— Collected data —
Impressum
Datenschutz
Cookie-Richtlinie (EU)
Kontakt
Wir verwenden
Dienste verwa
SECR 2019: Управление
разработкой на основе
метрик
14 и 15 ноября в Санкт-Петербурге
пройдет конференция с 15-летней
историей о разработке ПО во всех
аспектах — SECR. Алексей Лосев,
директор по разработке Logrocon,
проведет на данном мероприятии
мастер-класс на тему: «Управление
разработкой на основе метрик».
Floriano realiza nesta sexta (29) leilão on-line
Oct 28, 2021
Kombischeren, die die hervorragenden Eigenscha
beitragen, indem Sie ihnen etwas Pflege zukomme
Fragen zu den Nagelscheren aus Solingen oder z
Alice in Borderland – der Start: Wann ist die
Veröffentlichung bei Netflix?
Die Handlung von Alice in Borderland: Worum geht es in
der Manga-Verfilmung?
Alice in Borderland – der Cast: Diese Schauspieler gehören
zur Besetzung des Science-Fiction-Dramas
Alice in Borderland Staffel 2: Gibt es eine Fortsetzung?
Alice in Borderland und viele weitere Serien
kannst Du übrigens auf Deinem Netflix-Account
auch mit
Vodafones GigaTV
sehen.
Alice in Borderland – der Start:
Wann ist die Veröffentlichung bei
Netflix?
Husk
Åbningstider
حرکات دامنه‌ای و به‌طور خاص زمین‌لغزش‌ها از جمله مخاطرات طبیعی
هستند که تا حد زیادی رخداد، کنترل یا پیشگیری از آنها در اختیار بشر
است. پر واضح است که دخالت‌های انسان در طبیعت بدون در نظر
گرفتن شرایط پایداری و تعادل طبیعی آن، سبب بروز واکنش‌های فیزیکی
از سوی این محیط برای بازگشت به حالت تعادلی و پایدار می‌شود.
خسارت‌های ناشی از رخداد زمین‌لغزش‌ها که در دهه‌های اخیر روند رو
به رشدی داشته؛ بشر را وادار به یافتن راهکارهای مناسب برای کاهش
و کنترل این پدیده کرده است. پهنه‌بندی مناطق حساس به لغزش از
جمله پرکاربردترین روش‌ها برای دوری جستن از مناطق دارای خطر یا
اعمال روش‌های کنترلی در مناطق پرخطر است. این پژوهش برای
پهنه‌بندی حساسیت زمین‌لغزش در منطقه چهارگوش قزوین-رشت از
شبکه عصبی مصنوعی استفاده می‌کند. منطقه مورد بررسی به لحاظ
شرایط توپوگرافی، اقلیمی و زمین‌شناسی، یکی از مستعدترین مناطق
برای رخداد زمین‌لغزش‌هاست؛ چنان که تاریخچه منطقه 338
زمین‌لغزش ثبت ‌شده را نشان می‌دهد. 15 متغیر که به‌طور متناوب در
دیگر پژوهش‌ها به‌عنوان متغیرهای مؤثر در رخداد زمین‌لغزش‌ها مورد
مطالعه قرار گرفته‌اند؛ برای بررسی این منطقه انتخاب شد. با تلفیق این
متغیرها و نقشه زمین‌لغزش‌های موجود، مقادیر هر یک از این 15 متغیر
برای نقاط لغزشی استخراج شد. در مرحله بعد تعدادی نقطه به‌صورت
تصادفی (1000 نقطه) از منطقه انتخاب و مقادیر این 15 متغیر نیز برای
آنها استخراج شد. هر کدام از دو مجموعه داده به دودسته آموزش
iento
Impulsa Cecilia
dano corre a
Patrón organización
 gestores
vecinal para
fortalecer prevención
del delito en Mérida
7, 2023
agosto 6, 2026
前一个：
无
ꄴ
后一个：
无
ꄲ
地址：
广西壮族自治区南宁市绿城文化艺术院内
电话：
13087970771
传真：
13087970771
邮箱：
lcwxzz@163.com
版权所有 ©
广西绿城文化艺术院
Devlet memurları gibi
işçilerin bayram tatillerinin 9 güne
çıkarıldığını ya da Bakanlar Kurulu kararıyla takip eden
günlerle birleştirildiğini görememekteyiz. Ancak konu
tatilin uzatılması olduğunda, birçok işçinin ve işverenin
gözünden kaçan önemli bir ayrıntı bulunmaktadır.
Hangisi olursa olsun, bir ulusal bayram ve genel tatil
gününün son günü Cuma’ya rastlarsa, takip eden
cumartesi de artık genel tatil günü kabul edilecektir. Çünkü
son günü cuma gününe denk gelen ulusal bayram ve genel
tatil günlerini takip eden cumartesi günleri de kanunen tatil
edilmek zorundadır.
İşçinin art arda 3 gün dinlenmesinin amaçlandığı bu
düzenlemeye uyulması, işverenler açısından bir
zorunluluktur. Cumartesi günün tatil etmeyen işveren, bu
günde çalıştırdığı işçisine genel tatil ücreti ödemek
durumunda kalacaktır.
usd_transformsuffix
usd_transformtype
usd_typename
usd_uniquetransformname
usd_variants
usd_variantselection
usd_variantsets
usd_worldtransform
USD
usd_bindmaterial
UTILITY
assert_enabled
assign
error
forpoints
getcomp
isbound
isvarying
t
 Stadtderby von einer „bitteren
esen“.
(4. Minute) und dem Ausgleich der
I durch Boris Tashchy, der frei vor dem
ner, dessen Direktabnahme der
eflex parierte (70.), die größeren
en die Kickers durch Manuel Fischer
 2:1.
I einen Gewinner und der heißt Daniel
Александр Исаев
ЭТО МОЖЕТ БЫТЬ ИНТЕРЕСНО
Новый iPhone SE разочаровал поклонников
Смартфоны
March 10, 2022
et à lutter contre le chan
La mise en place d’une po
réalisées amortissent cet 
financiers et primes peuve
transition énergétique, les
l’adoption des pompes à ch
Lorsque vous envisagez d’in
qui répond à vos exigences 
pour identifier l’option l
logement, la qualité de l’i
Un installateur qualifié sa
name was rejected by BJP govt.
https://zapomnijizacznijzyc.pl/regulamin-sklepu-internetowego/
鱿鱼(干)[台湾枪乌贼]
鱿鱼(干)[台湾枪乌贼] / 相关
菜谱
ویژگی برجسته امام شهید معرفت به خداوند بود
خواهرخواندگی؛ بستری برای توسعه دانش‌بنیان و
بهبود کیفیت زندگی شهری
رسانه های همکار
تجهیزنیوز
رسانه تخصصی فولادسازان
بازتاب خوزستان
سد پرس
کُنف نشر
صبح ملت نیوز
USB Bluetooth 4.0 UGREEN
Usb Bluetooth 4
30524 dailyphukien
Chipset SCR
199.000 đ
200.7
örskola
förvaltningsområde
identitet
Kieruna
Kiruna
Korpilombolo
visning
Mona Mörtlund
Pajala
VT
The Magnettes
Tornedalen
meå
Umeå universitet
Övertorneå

— WHAT IS REQUIRED —
In the records above, find each line that holds the word "Alice"; copy all such lines.

— TASK ANSWER —
Alice in Borderland – der Start: Wann ist die
Die Handlung von Alice in Borderland: Worum geht es in
Alice in Borderland – der Cast: Diese Schauspieler gehören
Alice in Borderland Staffel 2: Gibt es eine Fortsetzung?
Alice in Borderland und viele weitere Serien
Alice in Borderland – der Start:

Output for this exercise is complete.